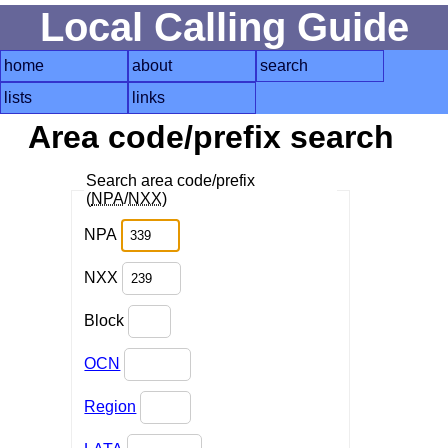
Local Calling Guide
home
about
search
lists
links
Area code/prefix search
Search area code/prefix
(
NPA
/
NXX
)
NPA
NXX
Block
OCN
Region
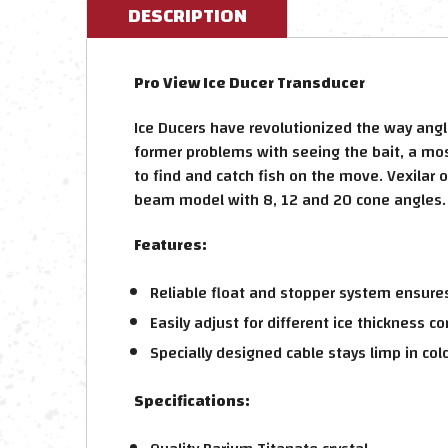
DESCRIPTION
Pro View Ice Ducer Transducer
Ice Ducers have revolutionized the way angl
former problems with seeing the bait, a most
to find and catch fish on the move. Vexilar 
beam model with 8, 12 and 20 cone angles.
Features:
Reliable float and stopper system ensures
Easily adjust for different ice thickness co
Specially designed cable stays limp in col
Specifications:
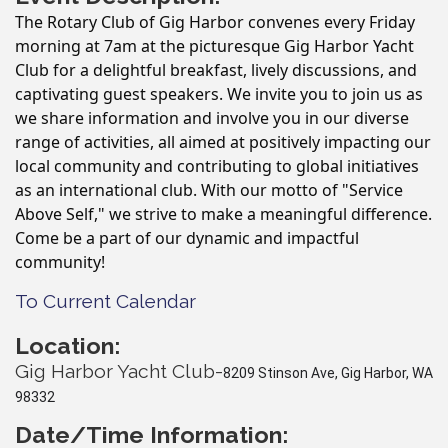
The Rotary Club of Gig Harbor convenes every Friday
morning at 7am at the picturesque Gig Harbor Yacht
Club for a delightful breakfast, lively discussions, and
captivating guest speakers. We invite you to join us as
we share information and involve you in our diverse
range of activities, all aimed at positively impacting our
local community and contributing to global initiatives
as an international club. With our motto of "Service
Above Self," we strive to make a meaningful difference.
Come be a part of our dynamic and impactful
community!
To Current Calendar
Location:
Gig Harbor Yacht Club-
8209 Stinson Ave, Gig Harbor, WA
98332
Date/Time Information:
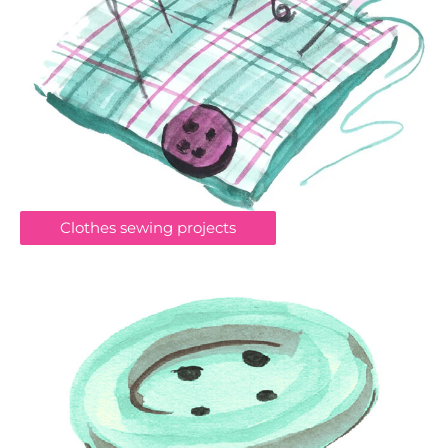
Clothes sewing projects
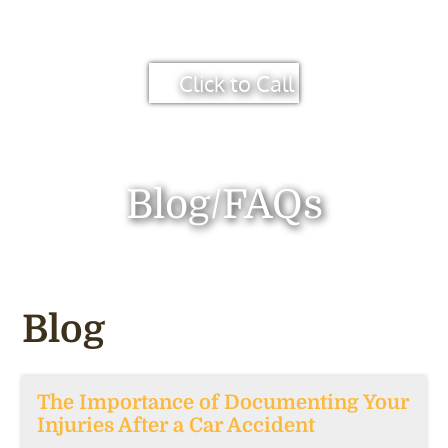
Click to Call
Blog/FAQs
Blog
The Importance of Documenting Your
Injuries After a Car Accident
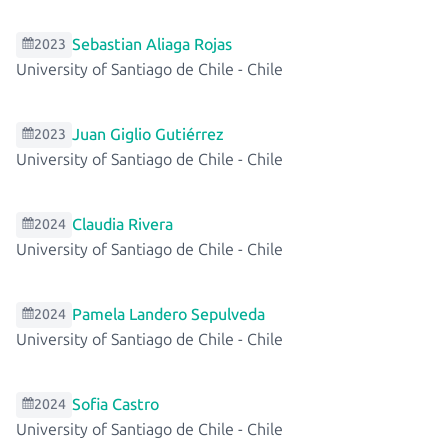
Sebastian Aliaga Rojas
2023
University of Santiago de Chile
-
Chile
Juan Giglio Gutiérrez
2023
University of Santiago de Chile
-
Chile
Claudia Rivera
2024
University of Santiago de Chile
-
Chile
Pamela Landero Sepulveda
2024
University of Santiago de Chile
-
Chile
Sofia Castro
2024
University of Santiago de Chile
-
Chile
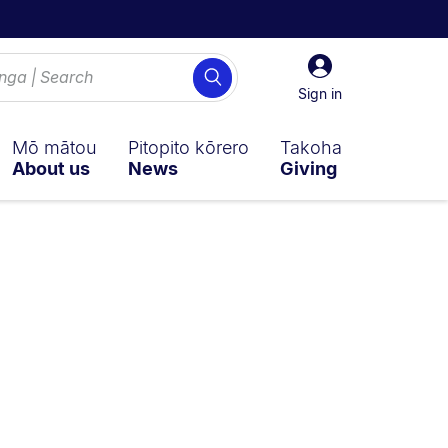
Sign
Search
in
Sign in
Mō mātou
Pitopito kōrero
Takoha
About us
News
Giving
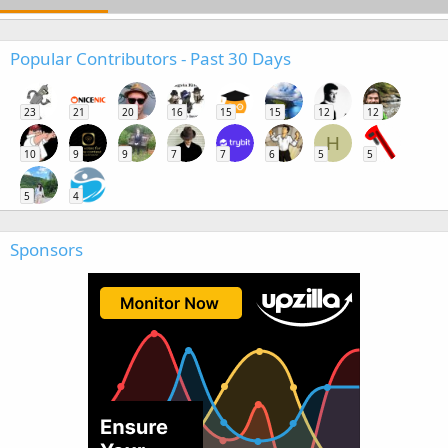
Popular Contributors - Past 30 Days
23
21
20
16
15
15
12
12
H
10
9
9
7
7
6
5
5
5
4
Sponsors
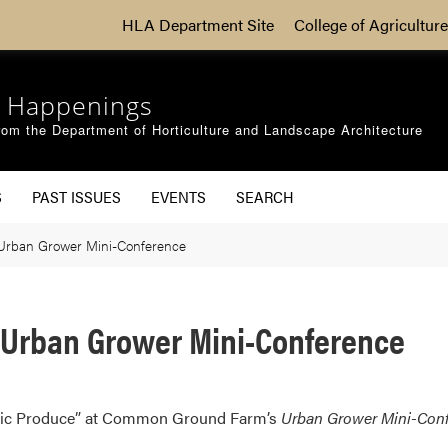
HLA Department Site
College of Agriculture
 Happenings
om the Department of Horticulture and Landscape Architecture
S
PAST ISSUES
EVENTS
SEARCH
 Urban Grower Mini-Conference
t Urban Grower Mini-Conference
nic Produce” at Common Ground Farm’s
Urban Grower Mini-Con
□ □ □
TASK PROMPT:
For each line in the entries that holds "Conference", return that line.

PROBLEM SOLUTION:
 Urban Grower Mini-Conference
t Urban Grower Mini-Conference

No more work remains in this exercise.